June 18, 2019 at 8:47 pm #11637dougModeratorI don’t have a VMWare server to test with, but it appears that the first command that you are executing establishes a connection, and then the second command instructs the server to create the snapshot. Since the second command appears to be dependent on the connection first being established with the first command, you wouldn’t be able to run these successfully as two separate commands in BatchPatch. There will likely be no context for the second command because the first command was completely independently run. My guess is it will probably work to chain the two commands together into a single command using the semi-colon like this:
cmd.exe /c echo . | powershell.exe -ExecutionPolicy Bypass -command "Connect-VIServer -Server vCenter.domain.com; New-Snapshot -VM VM1 -Name Pre-Patch"

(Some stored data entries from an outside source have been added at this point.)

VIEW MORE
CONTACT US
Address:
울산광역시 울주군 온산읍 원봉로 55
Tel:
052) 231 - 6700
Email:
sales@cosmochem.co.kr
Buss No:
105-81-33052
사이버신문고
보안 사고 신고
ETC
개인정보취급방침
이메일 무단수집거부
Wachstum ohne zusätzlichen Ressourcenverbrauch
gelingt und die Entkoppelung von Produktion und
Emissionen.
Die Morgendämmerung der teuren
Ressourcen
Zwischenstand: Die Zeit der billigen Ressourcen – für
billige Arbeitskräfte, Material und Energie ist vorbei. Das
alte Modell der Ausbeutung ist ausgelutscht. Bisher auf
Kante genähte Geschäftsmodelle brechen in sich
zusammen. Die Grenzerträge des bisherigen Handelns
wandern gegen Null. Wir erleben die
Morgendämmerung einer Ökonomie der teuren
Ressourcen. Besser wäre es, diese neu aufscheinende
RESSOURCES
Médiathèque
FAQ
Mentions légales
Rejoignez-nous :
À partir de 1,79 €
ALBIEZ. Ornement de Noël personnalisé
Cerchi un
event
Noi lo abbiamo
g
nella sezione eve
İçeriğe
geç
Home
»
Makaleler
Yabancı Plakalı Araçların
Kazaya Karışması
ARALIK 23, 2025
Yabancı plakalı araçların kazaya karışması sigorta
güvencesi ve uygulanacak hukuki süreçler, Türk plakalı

Alternatively you can put them in a .ps1 script file and then create a BatchPatch deployment for the .ps1 script file. Then include the deployment as part of your job queue.
June 19, 2019 at 4:13 pm #11638Magnus KnightParticipantThanks for the feedback Doug!

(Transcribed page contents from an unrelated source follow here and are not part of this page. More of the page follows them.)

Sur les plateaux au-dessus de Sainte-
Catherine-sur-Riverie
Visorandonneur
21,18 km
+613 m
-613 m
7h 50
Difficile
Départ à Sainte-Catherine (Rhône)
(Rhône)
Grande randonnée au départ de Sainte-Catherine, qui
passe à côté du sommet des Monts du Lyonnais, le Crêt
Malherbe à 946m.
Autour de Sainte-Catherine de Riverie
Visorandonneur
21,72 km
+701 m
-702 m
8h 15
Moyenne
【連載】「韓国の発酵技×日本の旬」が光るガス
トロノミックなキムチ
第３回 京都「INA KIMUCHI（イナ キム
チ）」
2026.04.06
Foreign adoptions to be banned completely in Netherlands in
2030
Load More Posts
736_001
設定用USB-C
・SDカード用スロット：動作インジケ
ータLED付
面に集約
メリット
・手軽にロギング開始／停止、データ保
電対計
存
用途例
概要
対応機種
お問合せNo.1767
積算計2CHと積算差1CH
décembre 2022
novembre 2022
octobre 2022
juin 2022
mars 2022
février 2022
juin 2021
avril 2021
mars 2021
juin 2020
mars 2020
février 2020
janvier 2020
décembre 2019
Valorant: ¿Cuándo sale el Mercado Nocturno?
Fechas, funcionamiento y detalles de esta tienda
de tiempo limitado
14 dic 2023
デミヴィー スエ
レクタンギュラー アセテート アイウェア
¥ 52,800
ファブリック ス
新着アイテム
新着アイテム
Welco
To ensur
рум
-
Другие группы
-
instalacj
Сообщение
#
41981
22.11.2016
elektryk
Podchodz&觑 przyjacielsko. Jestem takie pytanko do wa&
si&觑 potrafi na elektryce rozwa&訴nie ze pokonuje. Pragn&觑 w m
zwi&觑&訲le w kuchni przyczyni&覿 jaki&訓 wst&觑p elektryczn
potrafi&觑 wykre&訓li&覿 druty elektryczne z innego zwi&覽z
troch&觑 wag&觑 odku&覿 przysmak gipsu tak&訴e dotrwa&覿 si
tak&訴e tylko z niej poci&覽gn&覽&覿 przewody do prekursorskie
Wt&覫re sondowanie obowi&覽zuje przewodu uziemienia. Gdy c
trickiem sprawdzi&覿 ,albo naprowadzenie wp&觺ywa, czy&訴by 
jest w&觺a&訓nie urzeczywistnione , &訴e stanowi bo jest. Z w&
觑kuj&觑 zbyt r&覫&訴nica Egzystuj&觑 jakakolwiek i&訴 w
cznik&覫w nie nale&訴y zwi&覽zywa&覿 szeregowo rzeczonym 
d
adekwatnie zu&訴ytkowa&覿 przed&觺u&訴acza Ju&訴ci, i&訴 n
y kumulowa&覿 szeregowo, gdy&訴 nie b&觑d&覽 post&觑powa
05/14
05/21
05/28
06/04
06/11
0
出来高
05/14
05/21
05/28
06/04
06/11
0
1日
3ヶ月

I was thinking the same thing about the second command not having an authenticated session established and it failing, and I also proved that by testing it manually in a command-line. I was hoping that an idea like the semicolon chain you provided would work, that is what I was looking for, but unfortunately it did not. I’m going to have to use the .ps1 script to do what I need. I feel it’s a bit more inefficient to have to use a script for such a simple task as creating a snapshot, but that’s the only way I see to do it with VMware.
Thanks again for helping with this, and I’ve tested it and have it working by calling the .ps1 script.

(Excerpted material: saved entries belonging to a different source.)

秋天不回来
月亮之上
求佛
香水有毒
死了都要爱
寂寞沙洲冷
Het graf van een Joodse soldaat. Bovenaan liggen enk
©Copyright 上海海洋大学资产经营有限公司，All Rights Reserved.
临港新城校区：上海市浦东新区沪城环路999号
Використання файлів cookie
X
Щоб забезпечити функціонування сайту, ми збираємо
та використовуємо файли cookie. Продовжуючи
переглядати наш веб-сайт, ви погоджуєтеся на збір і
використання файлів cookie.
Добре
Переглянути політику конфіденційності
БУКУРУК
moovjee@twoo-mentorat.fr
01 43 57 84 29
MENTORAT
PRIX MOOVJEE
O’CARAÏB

June 19, 2019 at 4:23 pm #11639Magnus KnightParticipantI have one other question, that I believe is the final piece to my puzzle with patching these sensitive servers. I just asked here since I didn’t want to clutter up the forum with extra posts.
Some of the servers that need patching are business critical Microsoft SQL servers. If a patch breaks these servers, then business stops, which of course is very bad. If a patch breaks the SQL server, my plan is to just revert back to the VMware snapshot that I took before patching, and if everything works and nothing breaks then I delete the snapshot.
What I would like to be able to do in BatchPatch is query specific services on remote servers (such as “SQL Server (MSSQLSERVER)” and if the service is not started, then stop the job queue so that the snapshot is not deleted and I can try to fix the issue.
I see in the Job Queue there are options for Terminate/Abort queue if previous action fails, so I think there should be a way to leverage this to stop if I can create a failure condition for a specified stopped service, but that is where I seem to be stuck. A query can tell me if a service is stopped, but the query will succeed and not be a failure.
Is there anything I’m overlooking in BatchPatch that will allow me to terminate a Job Queue/Advanced Multi-Row Sequence if a specific service on a remote server doesn’t start?
June 19, 2019 at 4:35 pm #11640dougModeratorYou can use the example at this link for guidance. It doesn’t do *exactly* what you are trying to do, but it does something very similar. Essentially you just need to have your script return 0 if the service is started and a non-0 int (such as 1 or -1) if the service is stopped. If you use ‘Terminate queue if previous action fails/errors’ immediately after your script deployment, then it will terminate the queue if the script returns anything other than 0.
batchpatch-custom-script-integration-install-windows-updates-only-after-stopping-a-specified-service
August 17, 2019 at 1:24 pm #11673renedevriesParticipantprobably you need VMware PowerCLI on the batchpatch machine to get this work.